Perhaps there is a powerful Divine coincidence in that Falwell’s comments and the fear-based ideas of individuals like Donald Trump are being brought to light during the Christmas season. The narrative in the Gospels tells us of the threat from King Herod towards young Hebrew children in an around Bethlehem. His fear that this new Messiah would come and take his power led him to the terrifying response of resorting to violence to alleviate his fears and secure his power.

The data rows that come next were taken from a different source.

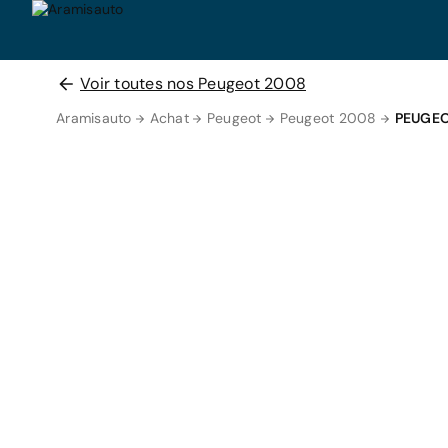
Voir toutes nos Peugeot 2008
Aramisauto
Achat
Peugeot
Peugeot 2008
PEUGEO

Jesus chose to break that cycle of terror. He did not respond with fear or violence, but instead with love. The Christian witness teaches us that God became incarnate, coming not as a mighty conquering warrior, but a gentle vulnerable baby. The chorus of the angels reflects the moment as they said “Glory to God in the highest and peace and goodwill to His people on earth.” I always thought it ironic that we sing of a “Silent Night” when on this most holy night the air is filled with songs of praise and hope and light, rather than silence.

That is my prayer for Christians this Christmas season, that we would seek peace and goodwill amidst the threat of terror and violence. That we would not let fear change us for the worse. That we would not let fear silence us. That we would be more like Christ and less like Herod.

I am hopeful. The great message of Christmas is that no matter how dark the times, Light can burst through and change everything in an instant bringing with It long awaited peace and goodwill. Glory to God in the highest. Do not be afraid.